Powdered erythritol or allulose both work well. Allulose gives a softer, less cooling finish, while erythritol is slightly sweeter with a mild cooling effect.

You can also use a powdered blend with stevia or monk fruit. Always taste the filling and adjust to your preference.

How do I prevent cracks?

Use room-temperature ingredients, mix on low speed, avoid overbaking, and cool gradually. A brief rest in the turned-off oven helps.

Even if small cracks appear, chilling settles them and the bites will still taste great.

Can I make them in a regular muffin pan?

Yes. Line a 12-cup muffin pan and increase bake times slightly: crust 8–9 minutes and filling 16–20 minutes. Watch for the same jiggle cue.

The macros per serving will be larger.

Are these gluten-free?

Yes, as written they’re naturally gluten-free because the crust uses almond flour. Always check labels on sweeteners and chocolate to be sure.

How many carbs per bite?

Exact macros vary by brand and add-ins, but a typical bite made with almond flour and allulose lands around 1–2 net carbs each.
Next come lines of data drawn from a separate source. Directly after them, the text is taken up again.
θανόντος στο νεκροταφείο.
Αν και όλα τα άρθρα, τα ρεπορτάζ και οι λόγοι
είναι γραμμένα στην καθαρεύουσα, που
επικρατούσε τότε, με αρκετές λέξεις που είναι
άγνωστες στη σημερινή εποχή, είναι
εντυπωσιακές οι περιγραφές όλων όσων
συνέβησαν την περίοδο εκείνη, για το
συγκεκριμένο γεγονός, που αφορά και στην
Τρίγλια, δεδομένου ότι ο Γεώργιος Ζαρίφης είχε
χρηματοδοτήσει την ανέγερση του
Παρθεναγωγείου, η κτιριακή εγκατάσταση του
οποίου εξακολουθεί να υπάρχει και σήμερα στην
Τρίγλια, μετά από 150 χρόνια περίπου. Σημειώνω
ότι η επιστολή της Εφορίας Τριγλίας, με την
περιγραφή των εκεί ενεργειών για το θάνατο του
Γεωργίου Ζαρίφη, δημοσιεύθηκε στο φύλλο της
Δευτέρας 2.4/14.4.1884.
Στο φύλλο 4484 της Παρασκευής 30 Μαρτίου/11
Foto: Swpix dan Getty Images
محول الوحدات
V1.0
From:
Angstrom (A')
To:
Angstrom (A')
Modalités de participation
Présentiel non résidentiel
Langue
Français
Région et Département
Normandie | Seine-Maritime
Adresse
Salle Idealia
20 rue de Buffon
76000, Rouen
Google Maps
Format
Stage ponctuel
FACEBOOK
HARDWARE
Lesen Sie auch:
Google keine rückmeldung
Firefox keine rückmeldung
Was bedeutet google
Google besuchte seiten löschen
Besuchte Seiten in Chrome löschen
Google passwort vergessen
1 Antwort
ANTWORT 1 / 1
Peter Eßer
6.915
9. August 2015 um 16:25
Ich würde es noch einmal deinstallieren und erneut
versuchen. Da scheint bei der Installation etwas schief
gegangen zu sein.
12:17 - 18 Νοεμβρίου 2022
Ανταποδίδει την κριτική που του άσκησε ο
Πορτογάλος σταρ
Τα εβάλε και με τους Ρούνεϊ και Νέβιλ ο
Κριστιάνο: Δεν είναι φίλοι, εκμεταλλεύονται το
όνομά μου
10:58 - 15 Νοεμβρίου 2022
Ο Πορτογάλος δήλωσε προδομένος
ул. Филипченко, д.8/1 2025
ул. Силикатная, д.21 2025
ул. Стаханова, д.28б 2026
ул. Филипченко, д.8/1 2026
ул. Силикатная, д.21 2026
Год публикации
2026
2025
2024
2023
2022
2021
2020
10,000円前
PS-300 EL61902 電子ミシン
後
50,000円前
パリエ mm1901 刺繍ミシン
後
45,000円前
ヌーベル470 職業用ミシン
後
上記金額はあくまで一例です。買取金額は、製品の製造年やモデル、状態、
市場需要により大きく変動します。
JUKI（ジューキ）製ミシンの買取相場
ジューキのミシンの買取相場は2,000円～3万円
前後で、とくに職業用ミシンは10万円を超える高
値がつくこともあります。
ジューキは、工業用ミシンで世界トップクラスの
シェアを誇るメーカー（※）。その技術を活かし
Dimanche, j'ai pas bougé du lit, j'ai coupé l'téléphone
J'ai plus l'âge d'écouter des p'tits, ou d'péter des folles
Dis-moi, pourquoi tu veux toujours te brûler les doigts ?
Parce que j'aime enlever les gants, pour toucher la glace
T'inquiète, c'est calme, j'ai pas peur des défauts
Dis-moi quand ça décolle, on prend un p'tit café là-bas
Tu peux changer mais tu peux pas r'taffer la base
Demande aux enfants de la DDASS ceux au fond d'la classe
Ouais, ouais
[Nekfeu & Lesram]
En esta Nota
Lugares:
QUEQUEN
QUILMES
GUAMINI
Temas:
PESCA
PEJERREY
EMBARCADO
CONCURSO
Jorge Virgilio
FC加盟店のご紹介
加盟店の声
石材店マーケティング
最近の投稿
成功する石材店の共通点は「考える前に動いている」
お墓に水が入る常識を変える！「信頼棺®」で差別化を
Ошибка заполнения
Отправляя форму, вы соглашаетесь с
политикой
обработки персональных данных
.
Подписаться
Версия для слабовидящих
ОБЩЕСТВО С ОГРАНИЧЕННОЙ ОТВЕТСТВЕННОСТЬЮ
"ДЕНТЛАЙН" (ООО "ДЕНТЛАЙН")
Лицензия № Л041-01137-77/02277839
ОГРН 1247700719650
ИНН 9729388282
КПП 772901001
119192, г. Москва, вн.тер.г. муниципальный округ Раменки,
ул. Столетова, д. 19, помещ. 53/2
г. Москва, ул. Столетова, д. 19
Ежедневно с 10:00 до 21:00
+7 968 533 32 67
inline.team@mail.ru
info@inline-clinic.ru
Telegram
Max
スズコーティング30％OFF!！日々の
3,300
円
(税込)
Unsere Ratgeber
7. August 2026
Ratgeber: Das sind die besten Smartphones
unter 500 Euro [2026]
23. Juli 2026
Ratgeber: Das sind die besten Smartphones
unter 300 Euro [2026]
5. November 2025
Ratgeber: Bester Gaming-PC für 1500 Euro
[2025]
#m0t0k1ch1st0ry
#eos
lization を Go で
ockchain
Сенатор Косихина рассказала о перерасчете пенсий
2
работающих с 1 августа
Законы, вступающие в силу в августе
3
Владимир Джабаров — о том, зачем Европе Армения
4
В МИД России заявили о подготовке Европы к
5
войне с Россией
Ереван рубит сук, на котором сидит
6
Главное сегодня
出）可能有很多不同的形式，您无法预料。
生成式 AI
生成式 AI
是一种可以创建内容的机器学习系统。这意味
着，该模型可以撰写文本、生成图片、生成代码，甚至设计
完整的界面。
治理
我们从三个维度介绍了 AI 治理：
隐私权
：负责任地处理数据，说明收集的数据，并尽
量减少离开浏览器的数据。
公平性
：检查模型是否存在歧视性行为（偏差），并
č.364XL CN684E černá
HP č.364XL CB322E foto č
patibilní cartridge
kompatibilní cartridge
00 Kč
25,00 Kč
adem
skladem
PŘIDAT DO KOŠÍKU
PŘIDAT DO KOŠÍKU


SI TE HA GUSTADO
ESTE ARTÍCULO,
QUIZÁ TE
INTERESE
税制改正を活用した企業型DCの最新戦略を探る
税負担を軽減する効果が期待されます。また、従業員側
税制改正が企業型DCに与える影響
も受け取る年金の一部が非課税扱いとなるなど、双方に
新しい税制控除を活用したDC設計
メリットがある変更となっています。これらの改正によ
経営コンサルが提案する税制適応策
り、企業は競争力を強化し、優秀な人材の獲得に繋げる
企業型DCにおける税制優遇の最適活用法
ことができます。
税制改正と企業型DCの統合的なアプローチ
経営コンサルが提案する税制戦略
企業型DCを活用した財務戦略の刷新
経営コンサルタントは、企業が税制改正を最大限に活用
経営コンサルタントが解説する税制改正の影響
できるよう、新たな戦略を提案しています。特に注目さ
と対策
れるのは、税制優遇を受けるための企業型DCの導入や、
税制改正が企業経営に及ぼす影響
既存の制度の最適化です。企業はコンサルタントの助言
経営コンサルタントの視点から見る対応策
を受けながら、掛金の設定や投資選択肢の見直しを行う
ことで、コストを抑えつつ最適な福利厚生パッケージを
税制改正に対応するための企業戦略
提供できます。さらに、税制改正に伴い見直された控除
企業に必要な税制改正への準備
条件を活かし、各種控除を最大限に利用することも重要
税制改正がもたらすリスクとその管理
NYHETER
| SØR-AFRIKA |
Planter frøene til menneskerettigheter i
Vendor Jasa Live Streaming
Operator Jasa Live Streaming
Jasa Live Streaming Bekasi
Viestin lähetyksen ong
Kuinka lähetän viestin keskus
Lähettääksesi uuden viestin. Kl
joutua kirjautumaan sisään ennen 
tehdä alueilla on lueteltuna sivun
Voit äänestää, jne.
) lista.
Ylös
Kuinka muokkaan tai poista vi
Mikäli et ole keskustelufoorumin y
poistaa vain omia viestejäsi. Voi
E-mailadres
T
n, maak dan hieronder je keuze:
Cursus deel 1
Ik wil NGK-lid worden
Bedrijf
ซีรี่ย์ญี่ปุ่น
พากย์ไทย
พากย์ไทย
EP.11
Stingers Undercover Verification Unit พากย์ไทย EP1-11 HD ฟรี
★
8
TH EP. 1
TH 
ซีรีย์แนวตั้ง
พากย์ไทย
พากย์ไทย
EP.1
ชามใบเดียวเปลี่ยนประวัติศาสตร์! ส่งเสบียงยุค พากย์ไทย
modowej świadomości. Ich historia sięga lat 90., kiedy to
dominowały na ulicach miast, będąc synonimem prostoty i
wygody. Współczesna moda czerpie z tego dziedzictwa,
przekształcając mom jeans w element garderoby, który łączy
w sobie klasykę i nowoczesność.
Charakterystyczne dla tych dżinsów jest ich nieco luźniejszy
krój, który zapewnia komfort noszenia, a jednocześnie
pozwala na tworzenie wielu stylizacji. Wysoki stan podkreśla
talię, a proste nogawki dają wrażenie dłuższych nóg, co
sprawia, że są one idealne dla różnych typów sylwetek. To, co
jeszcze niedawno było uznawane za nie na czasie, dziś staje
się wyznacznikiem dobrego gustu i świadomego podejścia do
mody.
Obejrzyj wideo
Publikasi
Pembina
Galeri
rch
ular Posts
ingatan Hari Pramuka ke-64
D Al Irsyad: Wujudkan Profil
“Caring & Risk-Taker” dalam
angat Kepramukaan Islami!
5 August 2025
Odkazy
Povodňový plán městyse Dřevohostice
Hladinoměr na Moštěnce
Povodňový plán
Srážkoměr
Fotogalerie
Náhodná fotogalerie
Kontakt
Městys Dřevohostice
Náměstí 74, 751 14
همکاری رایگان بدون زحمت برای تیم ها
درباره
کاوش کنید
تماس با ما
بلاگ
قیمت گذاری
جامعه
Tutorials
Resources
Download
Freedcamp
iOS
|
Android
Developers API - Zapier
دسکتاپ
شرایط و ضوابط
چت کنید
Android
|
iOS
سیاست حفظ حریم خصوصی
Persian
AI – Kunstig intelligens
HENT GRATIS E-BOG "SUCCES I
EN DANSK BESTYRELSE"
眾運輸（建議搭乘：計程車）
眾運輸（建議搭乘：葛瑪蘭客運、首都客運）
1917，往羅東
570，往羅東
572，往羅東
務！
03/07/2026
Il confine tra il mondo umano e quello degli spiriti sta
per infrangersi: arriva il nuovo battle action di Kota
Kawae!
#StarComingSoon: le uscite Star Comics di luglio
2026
If you’re tracking closely, plug your specific ingredients into a nutrition calculator.

Can I use Greek yogurt instead of sour cream?

You can.

Choose full-fat Greek yogurt for the best texture. The flavor will be a touch tangier and slightly less rich, but still delicious.

Do I have to use liners?

Liners make removal and cleanup easy. If you skip them, grease the pan very well and chill thoroughly before loosening with a thin knife.

Expect a few to stick without liners.

Final Thoughts

Keto Cheesecake Bites are the kind of dessert that feels special without taking over your afternoon. The steps are simple, the texture is lush, and the flavors are easy to tweak. Keep a stash in the fridge or freezer for an instant treat that fits your goals.

Whether you dress them up for guests or keep them plain for a weeknight sweet, they deliver classic cheesecake comfort with a low-carb twist.